Masonry Magazine February 1972 Page. 13
TAXES
By MIRIAM MCD. MILLER
WINTER CASUALTIES
Even if this winter continues to be mild, certain winter casualties may occur. Freezing may cause pipes to burst, motors to freeze, skidding into car damage, plants and trees to be ruined.
Section 165(a) (3) of the Code is the section that provides tax relief for nonbusiness losses: a deduction for the net amount of actual property loss resulting from storm or other casualty, to the extent the loss exceeds $100 for each casualty.
The IRS has defined a casualty to be "the complete or partial destruction of property resulting from an identifiable event of a sudden, unexpected, or unusual nature."
Smog was found by the IRS to be of such an unusual nature. A taxpayer suffered damage to the exterior of his home when smog containing an unusual concentration of chemical fumes suddenly descended upon the locality in which he lived. The exterior surface of the taxpayer's home, which had been recently painted, was eaten through overnight by the smog. The paint blistered and peeled from the wood.
In ruling that this was an identifiable event of a sudden, unexpected, or unusual nature, the IRS made the point that, "This sudden change is different from the progressive damage that is sometimes caused by smog over a long period of time. The IRS ruled that here the taxpayer had a deductible loss. (Rev. Rul. 71-560.)
Remember, if you do experience a casualty loss, it is the taxpayer who must furnish the proof that 1) a casualty loss was sustained and 2) the amount of the loss. For example, the basis for the deduction for damaged trees or shrubbery is not the cost of replacing the plantings. It is the difference in the value of the real property before and after the casualty.
Newspaper stories describing the particular event (e.g. a snow storm) should be clipped and kept. If you do not have a picture of your home as it is now you might want to take one. Then, in the event the landscaping is damaged by a storm, you can easily photograph the "after" for your tax file.
WITHHOLDING TABLES
By the time you read this you should have received the new withholding tables to be used for wages paid after January 15, 1972. The new tables reflect the changes resulting from the Revenue Bill of 1971. The $750 personal exemption, the increase in the low-income allowance to $1,300 and the increase in the standard deduction to 15% (with a maximum of $2,000) are included in these tables.
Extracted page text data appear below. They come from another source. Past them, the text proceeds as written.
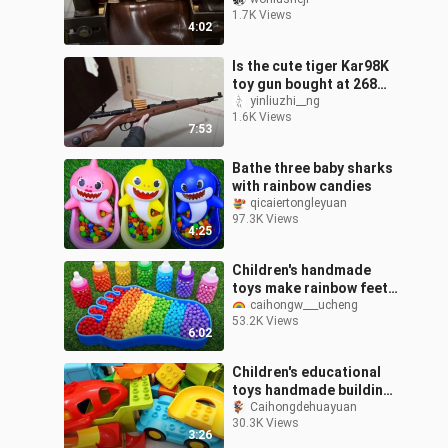
space
1.7K Views
4:02
Is the cute tiger Kar98K
toy gun bought at 268
worth it?
yinliuzhi__ng
1.6K Views
7:53
Bathe three baby sharks
with rainbow candies
qicaiertongleyuan
97.3K Views
4:25
Children's handmade
toys make rainbow feet
with rainbow candies
caihongw___ucheng
53.2K Views
6:02
Children's educational
toys handmade building
blocks track track wave
Caihongdehuayuan
30.3K Views
track winding track
3:26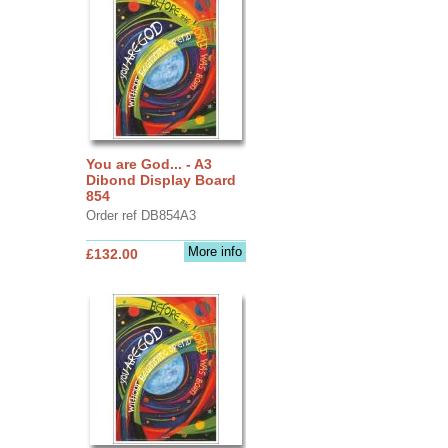
You are God... - A3
Dibond Display Board
854
Order ref DB854A3
More info
£132.00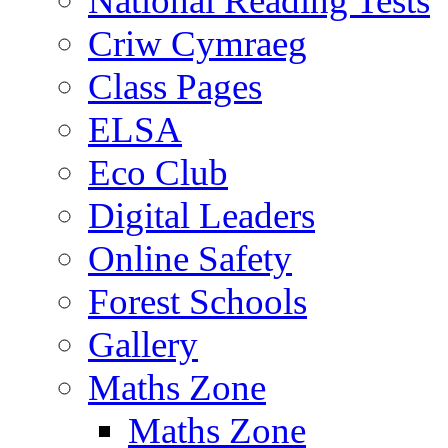
National Reading Tests
Criw Cymraeg
Class Pages
ELSA
Eco Club
Digital Leaders
Online Safety
Forest Schools
Gallery
Maths Zone
Maths Zone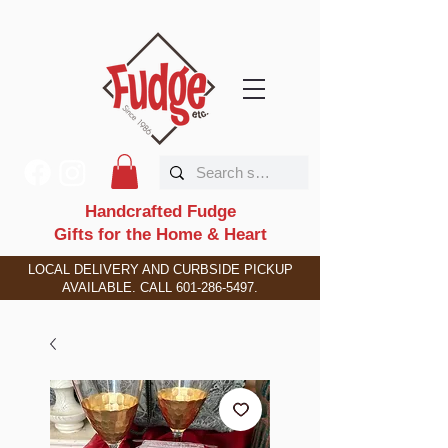
Handcrafted Fudge
Gifts for the Home & Heart
LOCAL DELIVERY AND CURBSIDE PICKUP
AVAILABLE. CALL
601-286-5497
.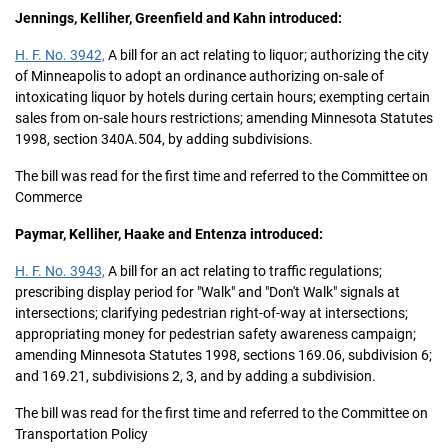
Jennings, Kelliher, Greenfield and Kahn introduced:
H. F. No. 3942,
A bill for an act relating to liquor; authorizing the city
of Minneapolis to adopt an ordinance authorizing on-sale of
intoxicating liquor by hotels during certain hours; exempting certain
sales from on-sale hours restrictions; amending Minnesota Statutes
1998, section 340A.504, by adding subdivisions.
The bill was read for the first time and referred to the Committee on
Commerce
Paymar, Kelliher, Haake and Entenza introduced:
H. F. No. 3943,
A bill for an act relating to traffic regulations;
prescribing display period for "Walk" and "Don't Walk" signals at
intersections; clarifying pedestrian right-of-way at intersections;
appropriating money for pedestrian safety awareness campaign;
amending Minnesota Statutes 1998, sections 169.06, subdivision 6;
and 169.21, subdivisions 2, 3, and by adding a subdivision.
The bill was read for the first time and referred to the Committee on
Transportation Policy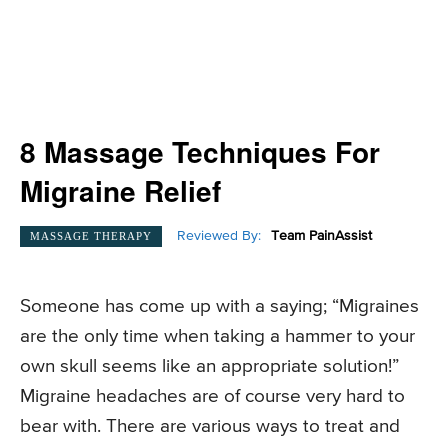
8 Massage Techniques For
Migraine Relief
Reviewed By:
Team PainAssist
MASSAGE THERAPY
Someone has come up with a saying; “Migraines
are the only time when taking a hammer to your
own skull seems like an appropriate solution!”
Migraine headaches are of course very hard to
bear with. There are various ways to treat and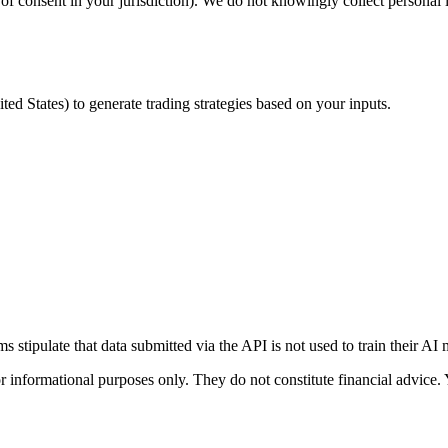
e of consent in your jurisdiction). We do not knowingly collect personal
nited States) to generate trading strategies based on your inputs.
 stipulate that data submitted via the API is not used to train their AI
r informational purposes only. They do not constitute financial advice.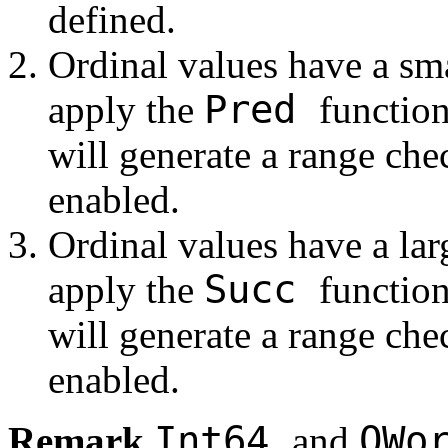
defined.
Ordinal values have a sma
Pred
apply the
function
will generate a range che
enabled.
Ordinal values have a lar
Succ
apply the
function
will generate a range che
enabled.
Int64
QWo
Remark
and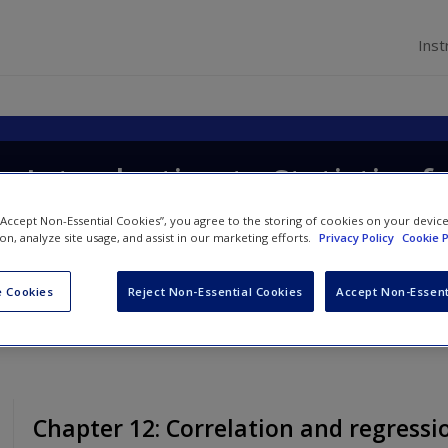
Inst
p Introduction to Statistics f
 “Accept Non-Essential Cookies”, you agree to the storing of cookies on your devic
ion, analyze site usage, and assist in our marketing efforts.
Privacy Policy
Cookie P
 Cookies
Reject Non-Essential Cookies
Accept Non-Essent
Chapter 12: Correlation and regressi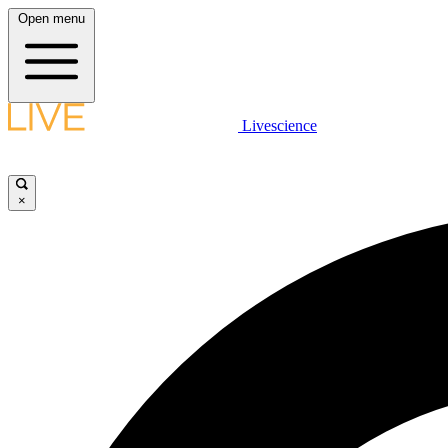
Open menu
Livescience
×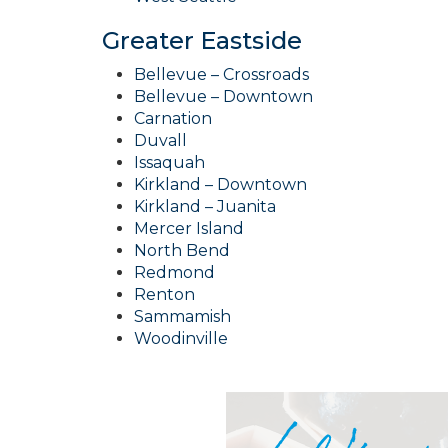
Greater Eastside
Bellevue – Crossroads
Bellevue – Downtown
Carnation
Duvall
Issaquah
Kirkland – Downtown
Kirkland – Juanita
Mercer Island
North Bend
Redmond
Renton
Sammamish
Woodinville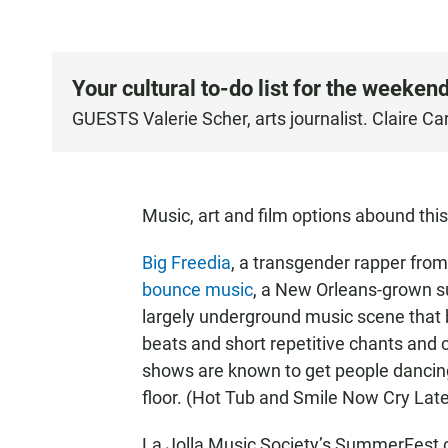
Your cultural to-do list for the weekend
GUESTS Valerie Scher, arts journalist. Claire Ca
Music, art and film options abound this
Big Freedia
, a transgender rapper from
bounce music
, a New Orleans-grown s
largely underground music scene that be
beats and short repetitive chants and c
shows are known to get people danci
floor. (Hot Tub and Smile Now Cry Late
La Jolla Music Society’s SummerFest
If you do not have it on hand, you may wish to request the IRS 1972 Circular E, "Employers Tax Guide." There is no charge for this publication. The Revenue Act of 1971 has made changes in the income tax withholding system. Remember, all employees should be given the opportunity to furnish a revised Form W-4.
AUTOMATIC EXTENSION
The IRS is adding something new this year, and if you become interested check with your local IRS center. An individual may now request an automatic two-month extension of time to file his 1971 Form 1040.
A request for the two-month extension should be made on Form 4868. According to the IRS, individuals will get the two-month extension if they make a tentative estimate of the entire tax due for the year and pay the estimated balance upon the proper and timely filing of a Form 4868.
Commissioner of Internal Revenue Johnnie Walters regards this automatic two-month extension of filing time to be "a milestone in tax administration."
MEDICAL REIMBURSEMENT
Employers, particularly those who are also employees, would be wise to make note of the tax consequences of medical reimbursement plans. Approval by the courts of well-constructed plans seems to be on the upgrade. Briefly, an employer can pay the medical expenses of an employee and get a full deduction (business expense deduction). Then, the employee who is reimbursed for his medical expenses is entitled to exclude that amount from his income.
While medical expenses are deductible, they must first be paid. Should an owner-employee be able to have his company pay his (or his family's) medical expenses, income taxes would not first have to be paid by the owner-employee on the money that actually pays for the medical expenses. Tax-free money actually pays the bill. The company then gets a full business deduction on the amount of money paid to the owner-employee.
But check with your tax adviser on this. There must be a plan. It is doubtful if a non-written policy would pass the IRS inspection. The purpose of the plan clearly must be to cover all employees and not to cover just the owner-employee. For instance, one such set-up was disapproved by the court where the plan was for the benefit of "all officers, other than those who own no stock." (Larkin v. Commissioner, 48 TC 629.)
Again, where a company was formed so that an individual could enjoy this tax advantage the court disallowed the deductions on the ground that the plan was devised to cover the individual as an owner and not as an employee. (Smithback v. Commissioner, 28 TCM 709.)